On SI dishes on why a Hugh Freeze firing isn’t on the horizon for Auburn football
Auburn football’s Hugh Freeze era might just be getting started. Though the first two years of Freeze’s Tigers tenure have produced more losses than wins and haven’t seen the program’s underwhelming NFL draft output improve after falling off with Gus Malzahn’s departure, On SI’s Austin Walls foresees the arrangement continuing indefinitely.
“The fact that Auburn has signed Freeze for seven years says that they are committed for the long run. Coach Freeze’s buyout would be $20.3 million should the Tigers decide to let him go early now, per Maxwell Donaldson of the Gadsden Times via the Montgomery Advertiser,” Walls wrote.
“With year three coming up, Freeze will begin to have the players that he recruited on the field as well as the transfers he recruited from other schools. The Auburn Tigers could have a bright future in the Freeze Era.”
This isn’t the first time Freeze’s 2026 season was guaranteed. 247 Sports’ Phillip Marshall relayed as much via Twitter in response to an Auburn University professor’s criticism of Freeze’s tenure.
“He will get a third year and a fourth year,” Marshall said on October 19.
“What I know is that his bosses are all in,” Marshall added. “They recognize the total cluster he inherited and the way he is recruiting.”
Oh, and AU AD John Cohen personally confirmed Freeze wasn’t on any hot seat.
“No, not at any point,” Cohen told the Montgomery Advertiser. “I work at an incredible university with incredible leadership, with (University President) Dr. Chris Roberts. I have an incredible board that I serve at the pleasure of. There is constant communication in everything we do. Not just football, every one of our sports.

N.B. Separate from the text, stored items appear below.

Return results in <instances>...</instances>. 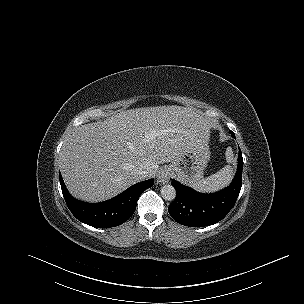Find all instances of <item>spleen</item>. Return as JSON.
<instances>
[{"label": "spleen", "instance_id": "obj_1", "mask_svg": "<svg viewBox=\"0 0 304 304\" xmlns=\"http://www.w3.org/2000/svg\"><path fill=\"white\" fill-rule=\"evenodd\" d=\"M233 152L231 149L226 152L227 162H233ZM233 177V168L227 165L220 169L217 173L210 175L207 178H202L195 186L196 190L201 192H214L227 186Z\"/></svg>", "mask_w": 304, "mask_h": 304}]
</instances>
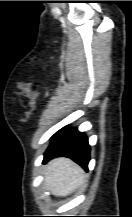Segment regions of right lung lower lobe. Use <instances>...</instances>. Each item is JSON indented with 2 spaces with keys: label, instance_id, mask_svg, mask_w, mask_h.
Listing matches in <instances>:
<instances>
[{
  "label": "right lung lower lobe",
  "instance_id": "1",
  "mask_svg": "<svg viewBox=\"0 0 132 217\" xmlns=\"http://www.w3.org/2000/svg\"><path fill=\"white\" fill-rule=\"evenodd\" d=\"M59 156L70 157L84 169H88L90 146L85 134L68 126L59 130L52 137V142L44 153L43 162Z\"/></svg>",
  "mask_w": 132,
  "mask_h": 217
}]
</instances>
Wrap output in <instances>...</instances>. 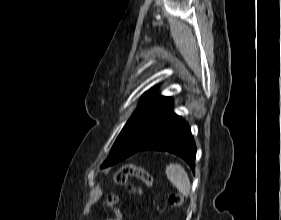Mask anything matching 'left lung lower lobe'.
<instances>
[{
	"instance_id": "obj_1",
	"label": "left lung lower lobe",
	"mask_w": 281,
	"mask_h": 220,
	"mask_svg": "<svg viewBox=\"0 0 281 220\" xmlns=\"http://www.w3.org/2000/svg\"><path fill=\"white\" fill-rule=\"evenodd\" d=\"M169 152L184 159L195 171L196 145L186 121L171 109L151 139L139 150Z\"/></svg>"
}]
</instances>
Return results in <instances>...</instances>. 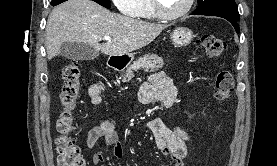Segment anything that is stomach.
Here are the masks:
<instances>
[{
	"label": "stomach",
	"mask_w": 277,
	"mask_h": 166,
	"mask_svg": "<svg viewBox=\"0 0 277 166\" xmlns=\"http://www.w3.org/2000/svg\"><path fill=\"white\" fill-rule=\"evenodd\" d=\"M194 38L192 30L186 27H178L171 33V41L177 47L189 45ZM113 57L120 66H126L132 61V54L117 55Z\"/></svg>",
	"instance_id": "1"
}]
</instances>
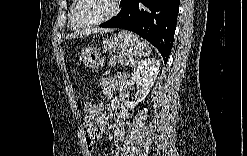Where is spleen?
Returning a JSON list of instances; mask_svg holds the SVG:
<instances>
[{"label":"spleen","instance_id":"spleen-1","mask_svg":"<svg viewBox=\"0 0 247 156\" xmlns=\"http://www.w3.org/2000/svg\"><path fill=\"white\" fill-rule=\"evenodd\" d=\"M142 53L144 56H148L151 53V48L149 47L148 43L146 41H142Z\"/></svg>","mask_w":247,"mask_h":156}]
</instances>
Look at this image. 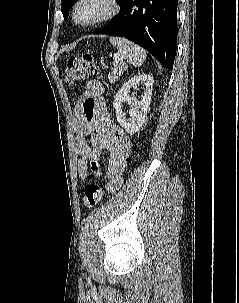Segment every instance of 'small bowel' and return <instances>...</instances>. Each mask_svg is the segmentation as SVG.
<instances>
[{"instance_id":"obj_1","label":"small bowel","mask_w":239,"mask_h":303,"mask_svg":"<svg viewBox=\"0 0 239 303\" xmlns=\"http://www.w3.org/2000/svg\"><path fill=\"white\" fill-rule=\"evenodd\" d=\"M102 93L103 86L99 81L88 82L76 110L78 117L84 115L86 118L89 116V119H93L91 145H88L84 138L85 124L79 121L76 125L78 134L77 151L80 155L78 174L81 180H86L89 161L98 159L100 154L106 151L109 158L105 190L108 193H113L123 184V173L132 152V142L119 125L111 122L101 98Z\"/></svg>"}]
</instances>
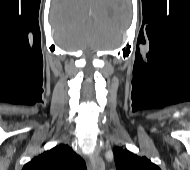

And I really believe that all of us are on the same page. That doesn’t mean you don’t get disappointed. It doesn’t mean that you’re saying we can’t do things better. … But all the signs are there.
“Where there are top-10 recruiting classes, there is success to follow. Where there’s a team of people who are saying, ‘I will perform for this coach. I will work hard for this coach. I will help this coach in the recruiting process,’ you have something special happening.”
Freeze is being given grace after the disgrace that was Bryan Harsin’s nearly two years in charge on the Plains. There was never an easier act to follow at Auburn.
The first two years of Freeze’s tenure come close, though.